Directions for this task: The pictures in the data below are to be omitted; all else must be duplicated exactly.

Available data:
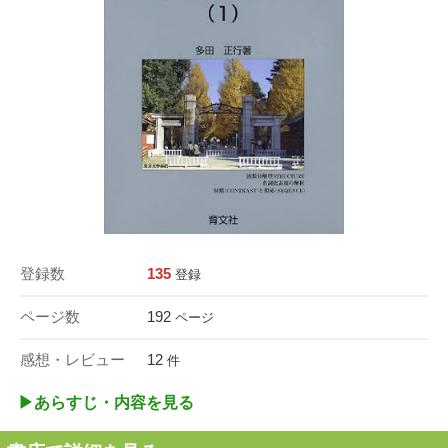
登録数
135
登録
ページ数
192
ページ
感想・レビュー
12
件
▶︎あらすじ・内容を見る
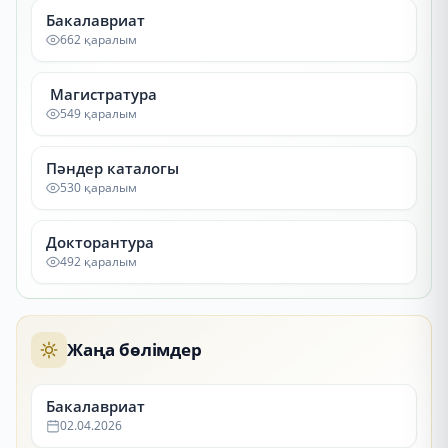
Бакалавриат
662 қаралым
Магистратура
549 қаралым
Пәндер каталогы
530 қаралым
Докторантура
492 қаралым
Жаңа бөлімдер
Бакалавриат
02.04.2026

Solved exercise:
登録数
135
登録
ページ数
192
ページ
感想・レビュー
12
件
▶︎あらすじ・内容を見る
Бакалавриат
662 қаралым
Магистратура
549 қаралым
Пәндер каталогы
530 қаралым
Докторантура
492 қаралым
Жаңа бөлімдер
Бакалавриат
02.04.2026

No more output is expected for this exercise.